SSP2012 - 5th International Symposium on Symmetries in Subatomic Physics

Low-energy antiprotons are an ideal tool to study fundamental symmetries, especially CPT symmetry, by the precision spectroscopy of exotic atoms containing an antiproton. The investigation of the hyperfine structure of such atoms allows first of all the determination of the antiproton magnetic moment, the most precise value of which was obtained recently by the ASACUSA collaboration at the Antiproton Decelerator of CERN [1], albeit with a precision of order 10^-3. As a next step, ASACUSA is preparing an experiment to measure the ground-state hyperfine structure GS-HFS of antihydrogen, which promises much higher accuracy because the corresponding quantity for hydrogen is measured to relative precision of 10^−12 in the hydrogen maser.

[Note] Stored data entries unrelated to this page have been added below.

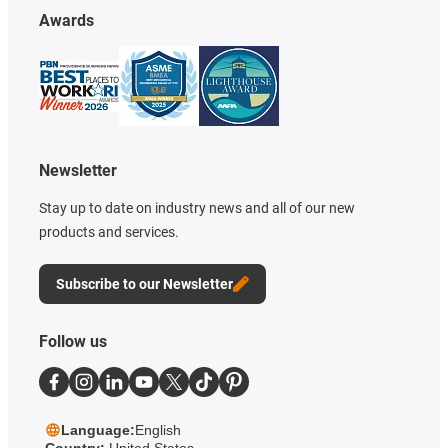
Awards
Newsletter
Stay up to date on industry news and all of our new
products and services.
Subscribe to our Newsletter
Follow us
Language:
English
Country:
United States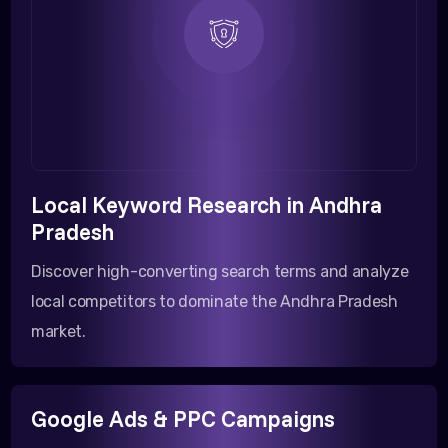
Local Keyword Research in Andhra
Pradesh
Discover high-converting search terms and analyze
local competitors to dominate the Andhra Pradesh
market.
Google Ads & PPC Campaigns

In a first phase a beam of polarized antihydrogen atoms [2] formed by a so-called cusp trap [3] will be used, which will allow the determination of the GS-HFS to better than 10^-6. This accuracy will already be enough to observe an influence of the finite size of the antiproton, provided the magnetic moment of the antiproton is measured independently in a Penningtrap, as it is planned by two other groups at the AD. In a second phase the Ramsey method of separated oscillatory fields will be used to increase the precision by one order of magnitude. Within the AEgIS collaboration SMI will pursue a third phase, using the ultra-low energy antiproton beam to increase the precision further and to work towards the ultimate goal of performing GS-HFS measurements with an atomic fountain of laser-cooled antihydrogen atoms. [1] T. Pask et al., Phys. Lett. B 678 (2009) 55. [2] E. Widmann et al., CERN-SPSC 2003-009., E. Widmann et al., NIM B214 (2004) 31. [3] Y. Enomoto et al., Phys. Rev. Lett. 105 (2010) 243401.